Быстрым движением мужчина схватил бутылку, открыл ее и вылил содержимое в костер. Белые языки пламени поднялись так высоко, что коснулись рук Жослина, который не смог сдержать негодования.

— Вы с ума сошли!

— Я всего лишь индеец, дикарь. И мне не нравятся ни ваши манеры, ни ваши лживые слова.

— Ладно, — надменно произнес Жослин. — Скажу тебе правду, Шоган. И не буду утруждать себя «выканьем». Киона — мой ребенок. Ты доволен? Несколько дней я делил ложе с Талой, когда меня съедала чахотка. Но Тала вылечила меня. И у нас родилась дочь, Киона! Слышишь? Киона — моя дочь!

Он почти прокричал эти слова, устремив сверкающий взгляд на индейца.

— Бледнолицый мерзавец, — выругался Шоган. — Я об этом догадывался. Клона похожа на Эрмину. Белые мужчины силой берут наших женщин, наплевав на последствия.

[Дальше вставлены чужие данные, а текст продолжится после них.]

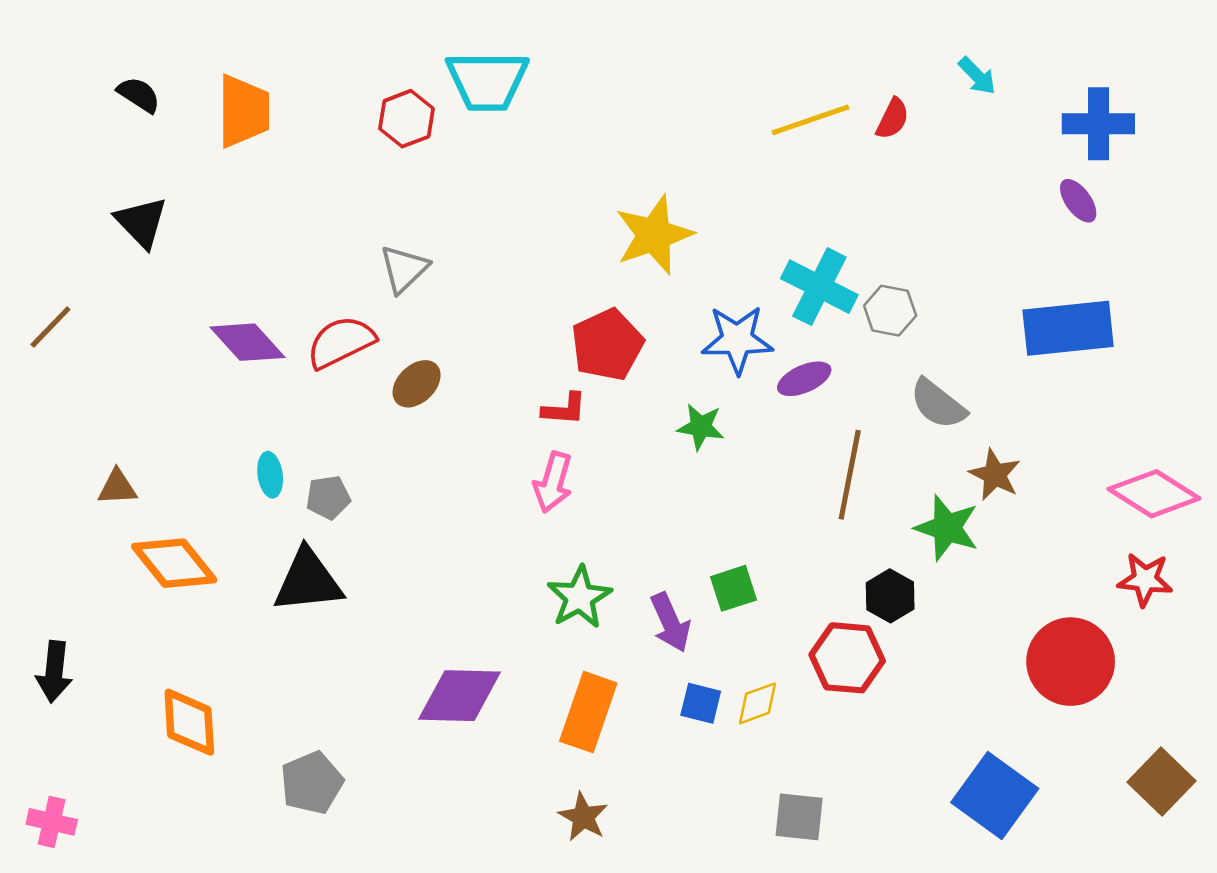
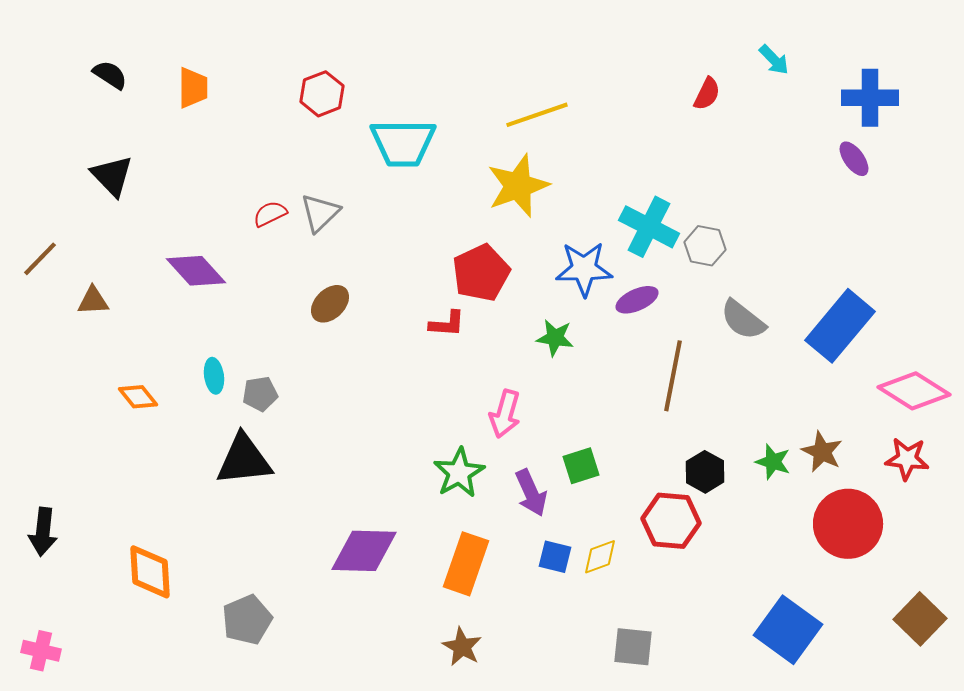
cyan trapezoid: (487, 81) -> (403, 143), moved
orange trapezoid: (244, 111) -> (193, 88), size x0.7
yellow line: (811, 120) -> (537, 115), moved
blue rectangle: (1068, 328) -> (840, 326), moved, turned -44
red semicircle: (341, 342) -> (270, 214), moved, size x0.6
brown star: (995, 475) -> (822, 452), moved
pink arrow: (553, 482) -> (505, 414), moved
brown triangle: (117, 487) -> (93, 301), moved
green star: (947, 528) -> (773, 462), moved, size x0.7
orange diamond: (174, 563) -> (138, 397), moved, size x0.6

Жослин настороженно следил за малейшим движением индейца. Тот вполне был способен перерезать ему горло ножом и бросить труп в реку. Но тот лишь презрительно процедил:

— Убирайся! И больше никогда сюда не возвращайся. Я читаю страх в твоих глазах. Ты боишься, что я убью тебя. Но я не стану этого делать, потому что Тала, видимо, любит тебя всей душой, раз родила на свет твоего ребенка. Моя тетя — великая женщина. Она обладает бесценными знаниями и добрым сердцем. К тому же было бы неразумно убивать отца Кионы.